Now similar protests are being planned, as the prices of electricity, gas and household goods are rising and people are getting angrier.

Could the price hikes and disgruntlement be the issue that turns the country against Prime Minister Naftali Bennett’s coalition?

Alrov, who led the successful “cottage cheese rebellion” that helped ignite the protests, is now a strategic and media adviser. He warned ministers months ago that the main challenges that they need to prepare for were not the coronavirus and its variants but a security deterioration and a rise in the cost of living. He said back then that those were the two issues that could lead to a political upheaval.
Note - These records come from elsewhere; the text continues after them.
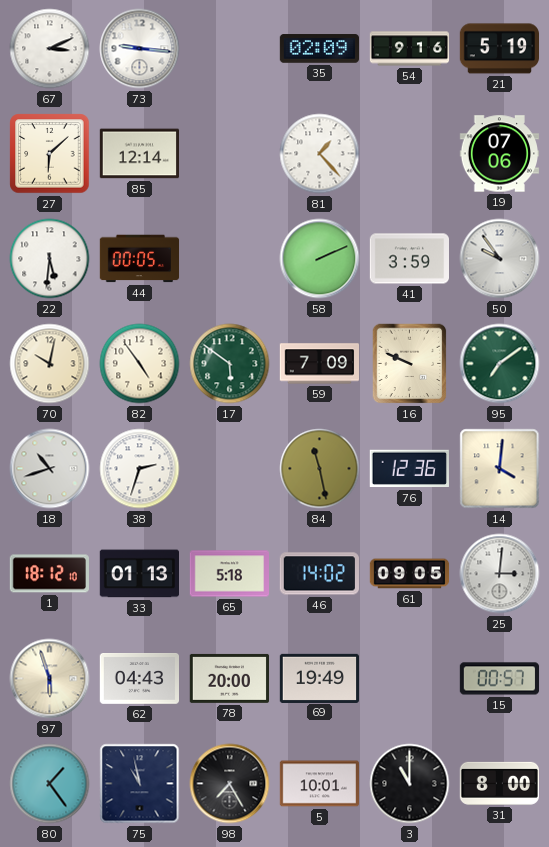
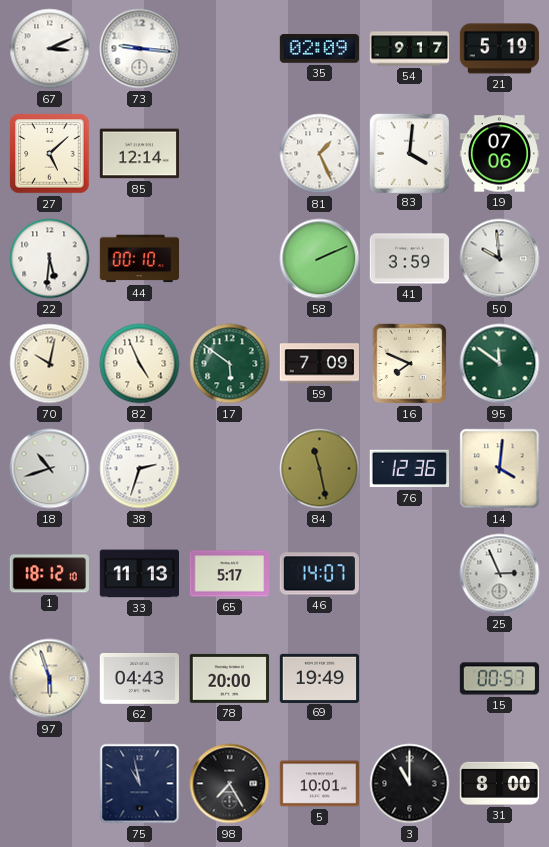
54: 9:16 -> 9:17
27: 6:08 -> 5:08
81: 1:23 -> 1:26
83: none -> 4:01
44: 00:05 -> 00:10
50: 9:54 -> 9:59
82: 4:54 -> 4:56
16: 9:49 -> 7:49
95: 7:09 -> 11:51
33: 01:13 -> 11:13
65: 5:18 -> 5:17
46: 14:02 -> 14:07
61: 09:05 -> none
25: 3:01 -> 2:56
80: 1:24 -> none
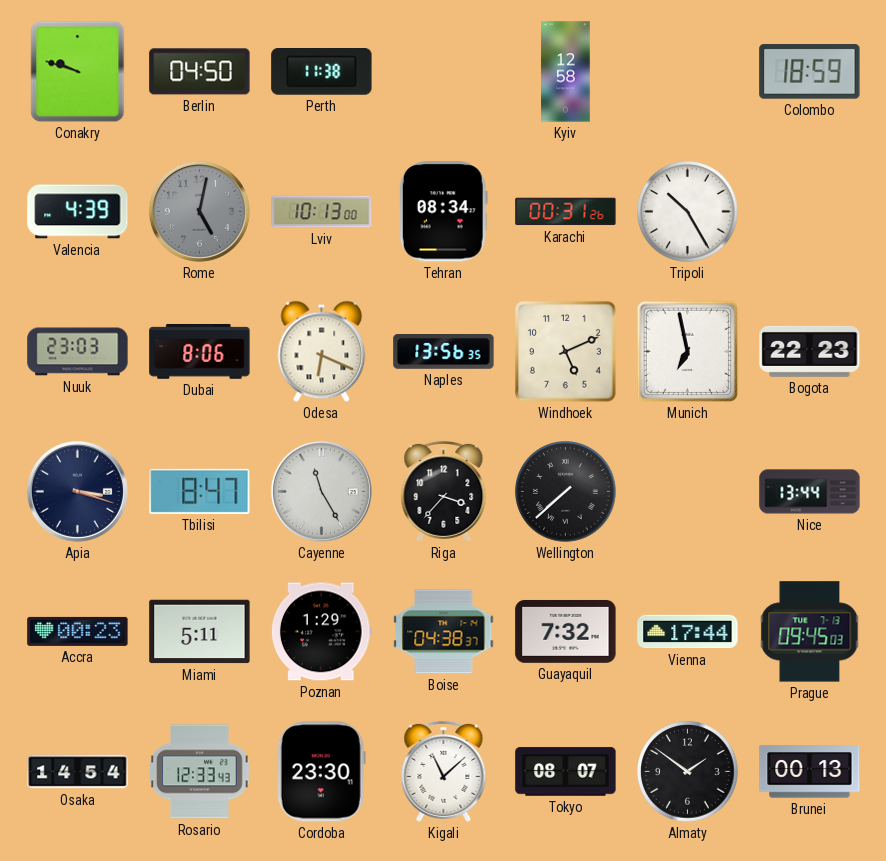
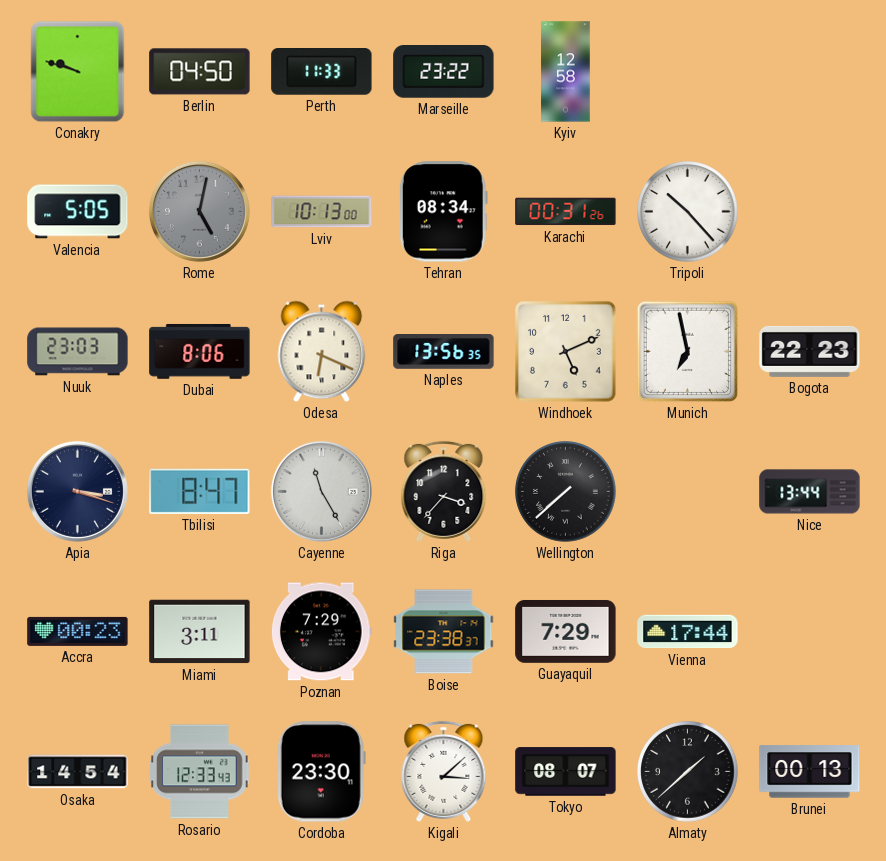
Perth: 11:38 -> 11:33
Marseille: none -> 23:22
Colombo: 18:59 -> none
Valencia: 4:39 -> 5:05
Tripoli: 10:25 -> 10:23
Miami: 5:11 -> 3:11
Poznan: 1:29 -> 7:29
Boise: 04:38 -> 23:38
Guayaquil: 7:32 -> 7:29
Prague: 09:45 -> none
Kigali: 11:08 -> 3:08
Almaty: 1:51 -> 1:38
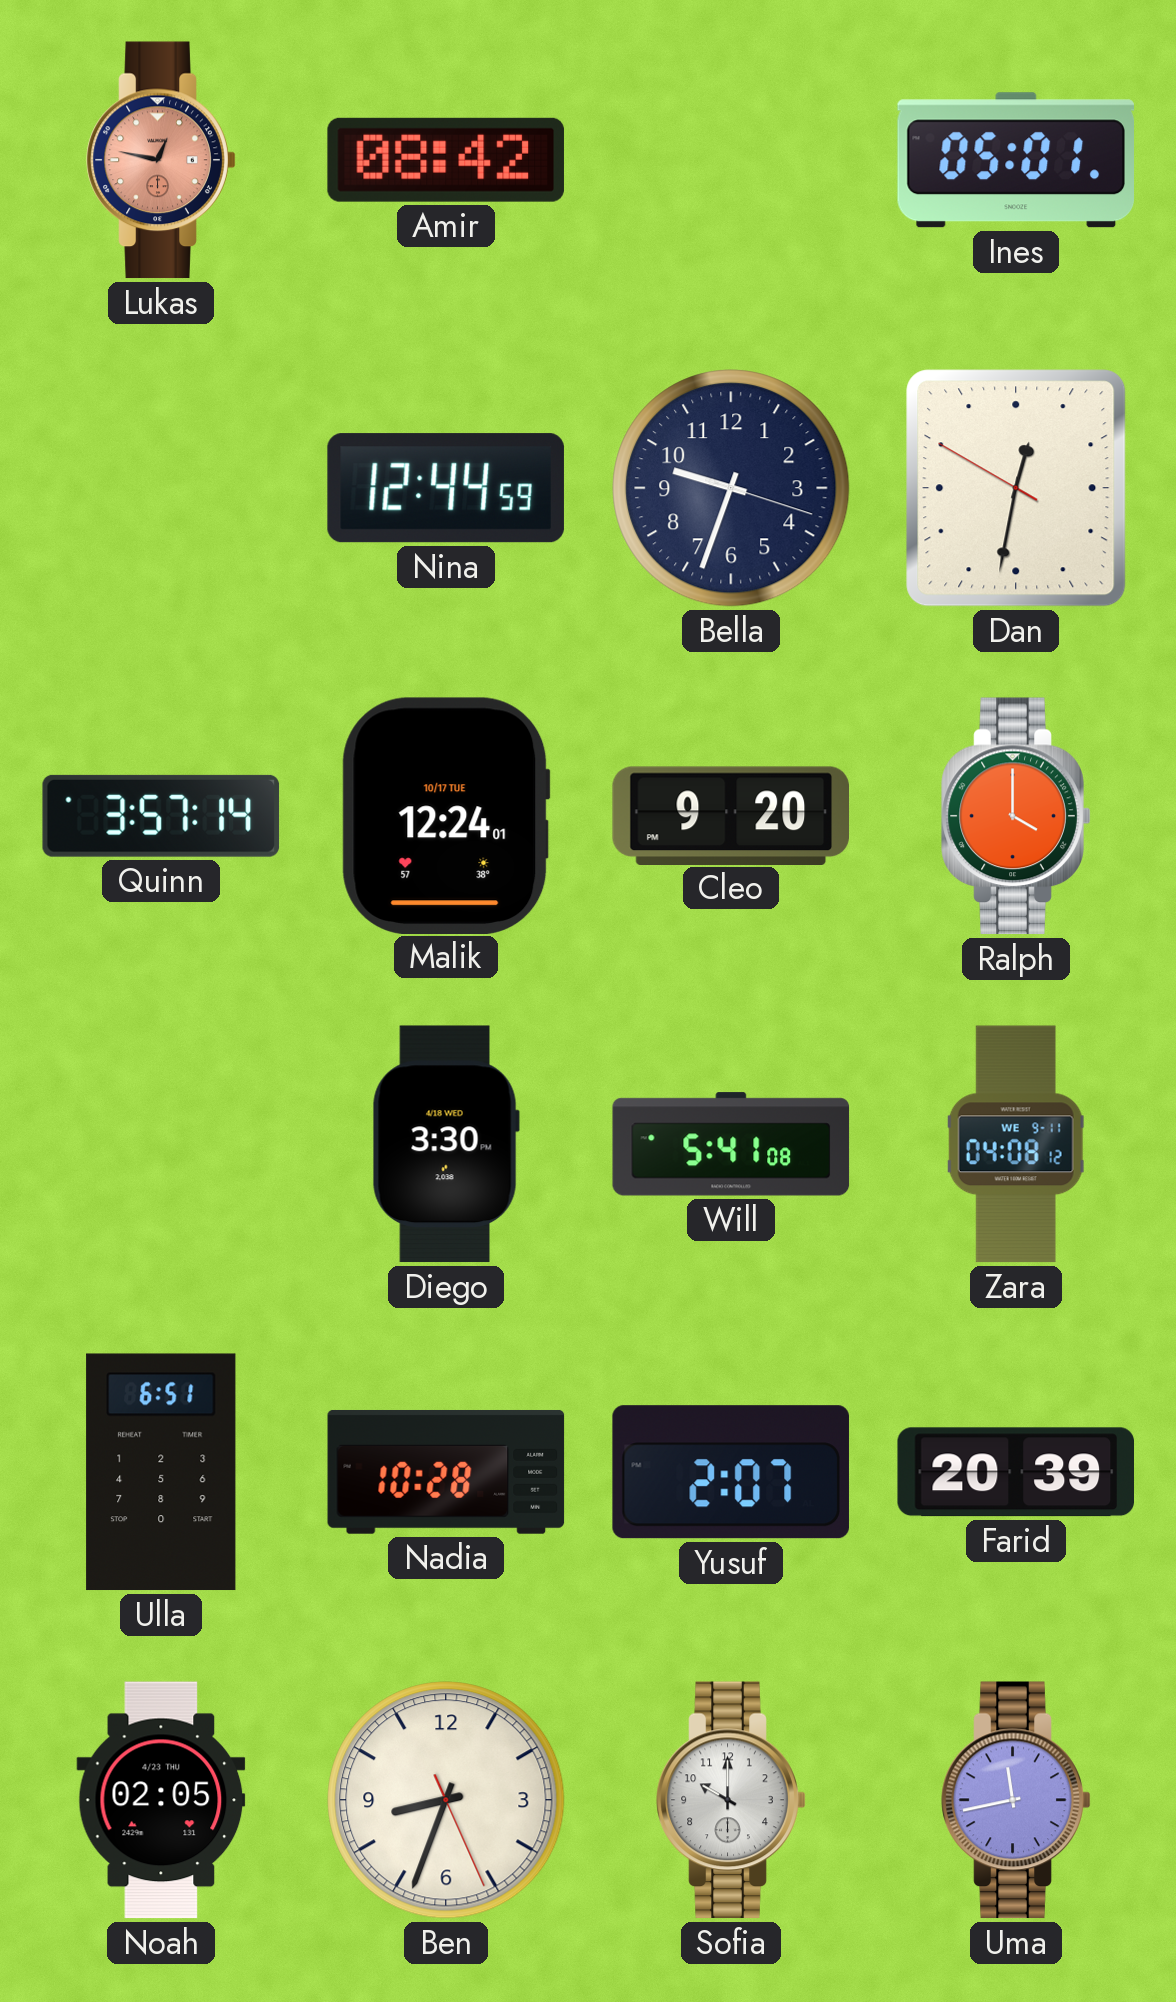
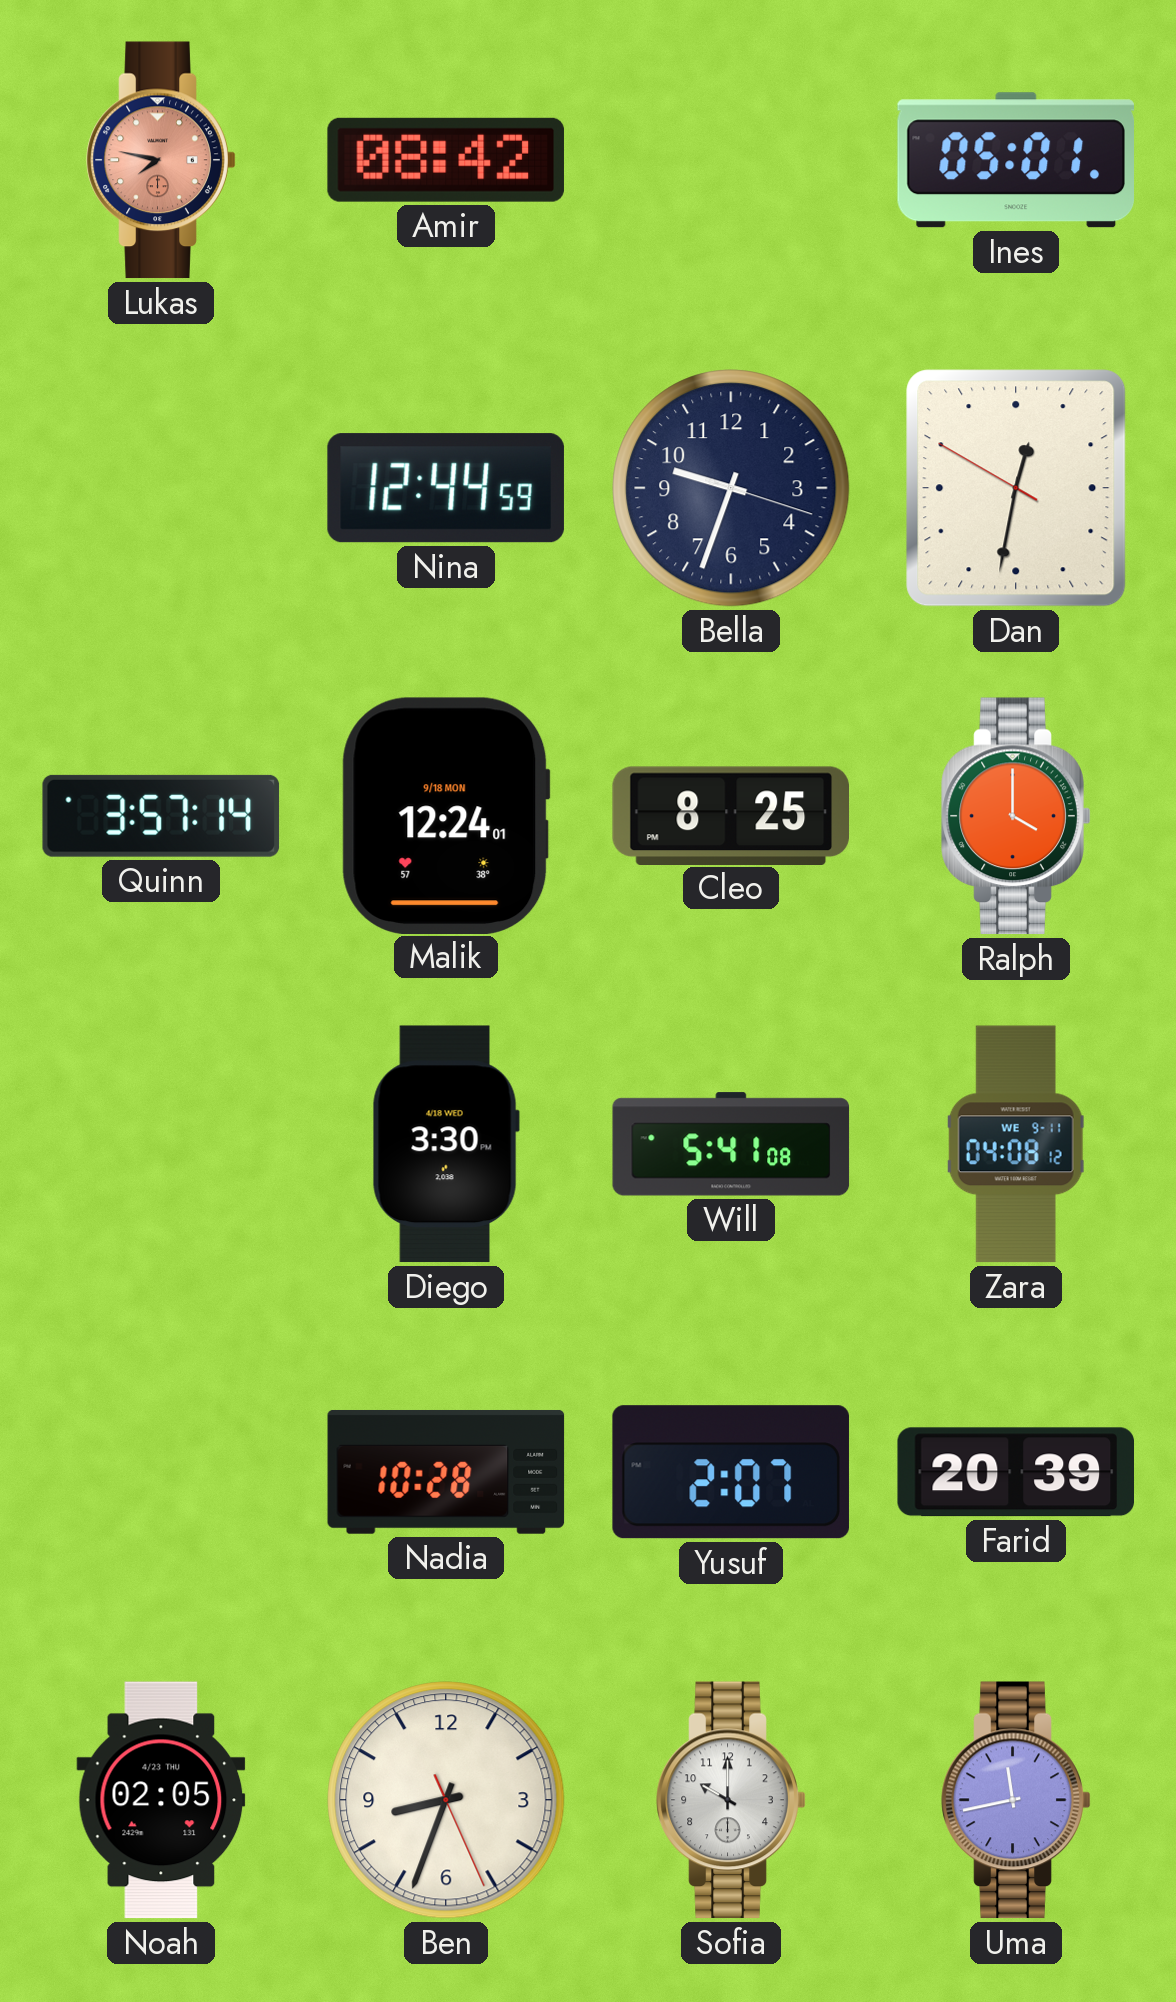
Lukas: 12:47 -> 7:47
Malik date: 10/17 TUE -> 9/18 MON
Cleo: 9:20 -> 8:25
Ulla: 6:51 -> none
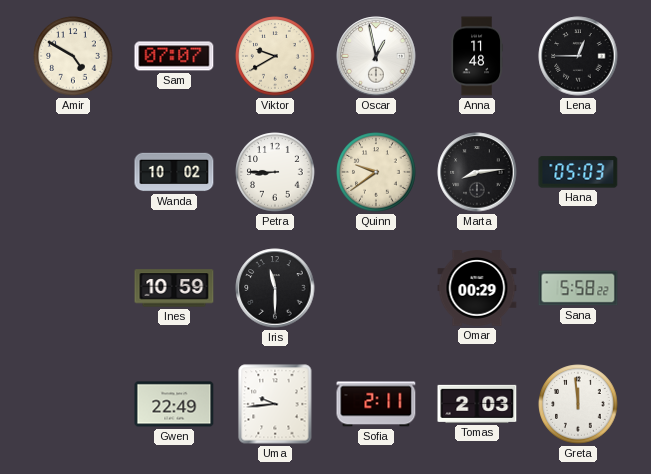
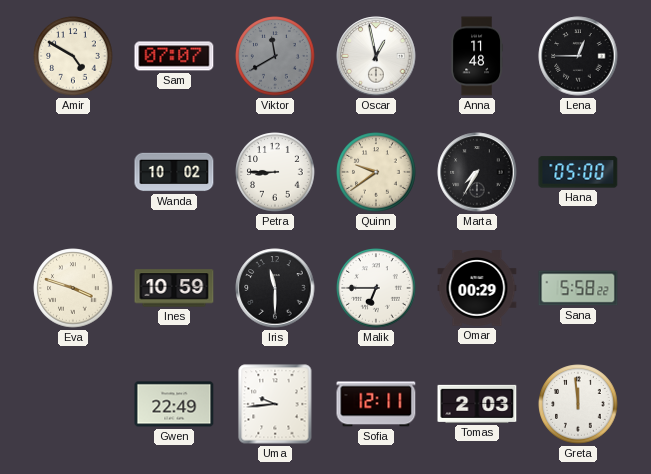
Viktor: 9:40 -> 11:40
Viktor dial: cream -> grey
Marta: 8:14 -> 7:35
Hana: 05:03 -> 05:00
Eva: none -> 3:48
Malik: none -> 6:45
Sofia: 2:11 -> 12:11
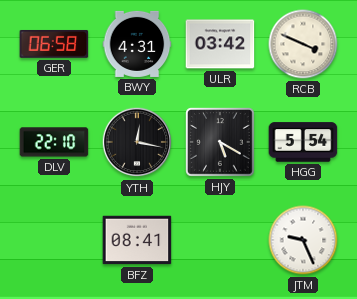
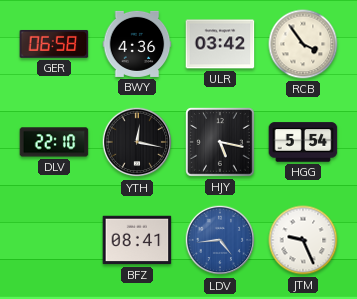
BWY: 4:31 -> 4:36
RCB: 3:49 -> 3:54
HJY: 5:20 -> 5:17
LDV: none -> 4:44
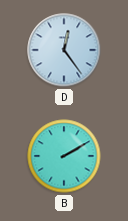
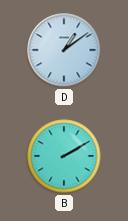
D: 12:24 -> 1:09
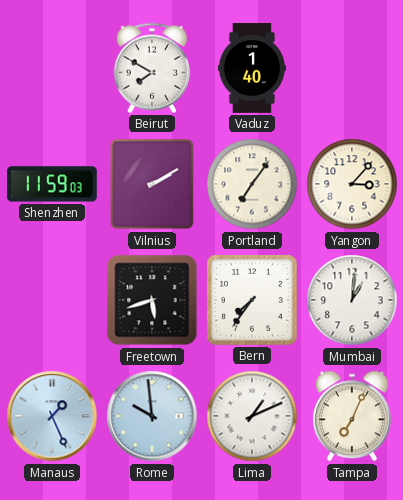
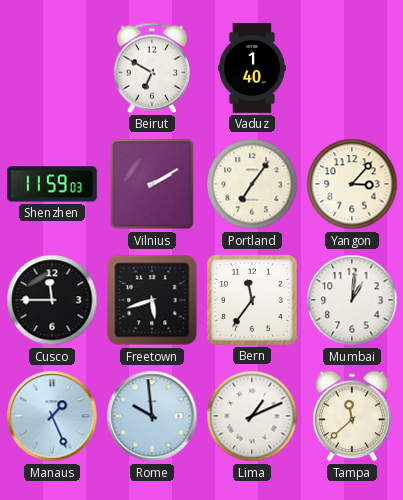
Beirut: 7:50 -> 6:50
Cusco: none -> 11:45
Bern: 7:36 -> 11:36
Tampa: 7:04 -> 11:38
Illustrative photo of Israeli money (credit: MARC ISRAEL SELLEM)
Illustrative photo of Israeli money (credit: MARC ISRAEL SELLEM)

“The wave of rises in prices looks to the public like a situation that has gotten out of control, and it could make the government pay a heavy price,” he said Thursday. “The government ministers are acting like ostriches, burying their heads down in the sand and hoping the public discourse will change. But the problem of the cost of living in Israel, unlike the coronavirus, is not a wave that ebbs and flows, but a problem that has to be dealt with to prevent it from continuing to escalate.”

Alrov said ministers who were in the opposition before need to learn to set goals and targets so the public can measure if they succeeded or failed at keeping the goals of lowering the cost of living. But he said the ministers prefer politics and slogans, not setting goals and getting their hands dirty.

“This problem is a ticking time bomb, and the public will demand they take the issue seriously and deliver results,” he said.

Alrov and Leef, unlike Shaffir and Shmuli, are models for the new protest leaders, because they never ran for office. Yoni Yahav, who heads the Yellow Vests protest group which blocked the entrance to the Knesset on Wednesday, says he sees politicians as the enemy.

“We aren’t political, and we won’t be political,” Yahav said. “Shmuli himself ended up raising prices and signing edicts as a minister that we’re protesting now. We are against politicians and politics. We aren’t after political seats. Our goal is significantly lowering prices.”


Stay updated with the latest news!

Subscribe to The Jerusalem Post Newsletter


To that end, the Yellow Vests are planning a large protest at Charles Clore Park on the Tel Aviv-Jaffa beach on Saturday night as an opening shot in what he believes will be an intense battle that will rage nationwide. Yahav promised to close major junctions across the country and drafted the disabled groups, who are experts in shutting down streets.

“We will shut down the country for a few days,” he vowed. “The public will have to have patience. We will paralyze the country like never before.”

Asked what his message is to the world, Yahav said: “It cannot be that in Israel they are robbing us from when we brush our teeth in the morning with toothpaste that costs four times as much as the rest of the world, and we continue to be robbed throughout the day. They are putting the onus on the citizens and not the tycoons, and we won’t stand for it.”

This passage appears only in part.